Face à cette situation, nous ne pouvons pas nous en remettre aux professionnels des adaptations aux désastres ou des petites réformes, nous devons prendre nos destins politiques en main. Il n’y a pas d’autre issue qu’une transformation radicale de la société, qui devra s’attaquer en même temps à toutes ces logiques, démanteler ces systèmes, infrastructures et institutions mortifères et les remplacer par d’autres, créées et contrôlées de manière radicalement démocratique et autogestionnaire – un processus impliquant nécessairement des dizaines ou centaines de milliers de personnes partageant des objectifs communs. D’un point de vue politique, c’est le constat le plus important : un changement radical et global, révolutionnaire, permettant de reprendre la main collectivement sur le travail et sur toutes les conditions de nos vies, est une question vitale, urgente, incontournable. Mais d’abord, nous devons construire la force populaire suffisante, les outils et les formes d’organisation nécessaires pour imposer une telle alternative globale.

Nous devons nous rejoindre, nous organiser massivement et contribuer à fabriquer ces instruments. Ne nous résignons pas au pire ni à la logique du moindre mal ! Nous savons que le capitalisme ne sera jamais autre chose que la recherche du profit à tout prix et qu’il ne cessera jamais de détruire la planète et de dégrader toutes les conditions de vie : il faut donc en finir. Nous savons que le patriarcat et le racisme ne sont pas d’abord des questions de préjugé, mais sont avant tout des systèmes d’oppression des existences et d’exploitation au travail et que nous devons également briser ces systèmes. Nous savons que l’État est au service de ces structures d’exploitation. Et nous avons compris qu’il ne nous reste pas beaucoup de temps avant que les catastrophes ne s’aggravent encore au-delà de ce que nous pouvons imaginer. Mais nous ne voulons, nous ne pouvons pas rester entre nous ! Une partie de la gauche anticapitaliste est en train de mourir de son sectarisme, de sa déconnexion des classes populaires, de ses logiques avant-gardistes : nous ne pouvons pas nous y résoudre ! Bien sûr, nous voulons convaincre massivement qu’il faut mettre toutes nos forces et intelligences en commun pour changer de système. Mais nous voulons aussi apprendre de celles et ceux qui, dans notre camp, et en premier lieu dans les quartiers populaires, ne se considèrent pas comme des anticapitalistes ou des révolutionnaires, mais portent hautes les exigences de justice, d’égalités et de démocratie et organisent la solidarité au quotidien contre la misère, le racisme et pour se défendre de toutes les violences. Et même si toutes et tous ne se considèrent pas déjà comme nos camarades de lutte, nous voulons inventer et construire ensemble, à égalité, des solutions, stratégies et alternatives.

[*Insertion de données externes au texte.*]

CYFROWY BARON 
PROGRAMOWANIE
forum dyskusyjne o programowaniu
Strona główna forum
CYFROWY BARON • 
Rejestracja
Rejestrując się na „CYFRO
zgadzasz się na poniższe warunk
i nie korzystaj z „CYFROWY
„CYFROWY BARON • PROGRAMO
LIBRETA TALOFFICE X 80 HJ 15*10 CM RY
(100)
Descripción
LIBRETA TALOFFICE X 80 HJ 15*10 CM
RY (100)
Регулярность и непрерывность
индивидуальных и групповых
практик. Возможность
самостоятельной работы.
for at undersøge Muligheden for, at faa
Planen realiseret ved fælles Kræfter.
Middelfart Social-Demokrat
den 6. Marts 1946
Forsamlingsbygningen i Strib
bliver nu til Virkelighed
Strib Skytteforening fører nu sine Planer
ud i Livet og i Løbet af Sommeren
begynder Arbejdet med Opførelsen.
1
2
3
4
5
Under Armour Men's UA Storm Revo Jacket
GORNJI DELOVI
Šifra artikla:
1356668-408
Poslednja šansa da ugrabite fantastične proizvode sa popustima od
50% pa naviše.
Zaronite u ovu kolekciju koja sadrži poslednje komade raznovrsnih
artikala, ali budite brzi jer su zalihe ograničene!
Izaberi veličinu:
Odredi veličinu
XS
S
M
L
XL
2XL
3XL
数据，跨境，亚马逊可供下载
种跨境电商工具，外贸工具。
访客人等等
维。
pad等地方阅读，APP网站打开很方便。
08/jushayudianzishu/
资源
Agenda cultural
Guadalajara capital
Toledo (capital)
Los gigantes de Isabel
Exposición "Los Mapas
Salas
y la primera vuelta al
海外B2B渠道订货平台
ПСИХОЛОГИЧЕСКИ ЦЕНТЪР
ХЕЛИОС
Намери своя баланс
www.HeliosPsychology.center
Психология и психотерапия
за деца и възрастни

Les forces vives sont bien là, en France comme ailleurs. Des raffineries de Feyzin en France aux ateliers textiles du Bangladesh, des employés municipaux du Congo au mouvement de grève générale initié par la Confédération des peuples indigènes de l’Équateur en passant par la grève du secteur privé en Nouvelle-Calédonie, des travailleuses et des travailleurs se mettent en grève pour de meilleurs salaires et de meilleures conditions de travail, contre l’exploitation capitaliste du travail. Des habitant­es et habitants de Notre Dame des Landes (France) ou de Pujehun-Distrikt (Sierra Léone), défendent leurs quartiers, leur village, leur région, contre les pelleteuses de Vinci et Bolloré et leurs projets nuisibles. Du grand mouvement des agricultrices et agriculteurs en Inde aux luttes contre la déforestation en Amazonie, les mouvements paysans, indigènes et écologistes se mobilisent pour défendre les terres contre l’extractivisme et le productivisme. De la lutte du peuple palestinien contre l’oppression coloniale israélienne à la résistance populaire ukrainienne contre l’agression russe, en passant par les mobilisations contre la Françafrique et contre les ingérences étasuniennes en Amérique latine, les peuples refusent les impérialismes et défendent leur droit à s’autodéterminer, comme on l’a vu récemment avec le HIRAK. De la Dalle d’Argenteuil à Chicago Avenue à Minneapolis, des voix s’élèvent pour refuser le racisme et les meurtres de la police. Les 8 mars ces dernières années, le puissant mouvement de grève féministe a mobilisé des millions de femmes, en Argentine, au Chili, au Mexique, en Espagne, en Pologne, en France et ailleurs, tandis que c’est la mobilisation populaire après le meurtre d’une femme qui fait aujourd’hui vaciller le régime en Iran. Il y a là les fondements d’une nouvelle internationale révolutionnaire, qui porte, ici comme ailleurs, une nouvelle culture politique potentiellement majoritaire.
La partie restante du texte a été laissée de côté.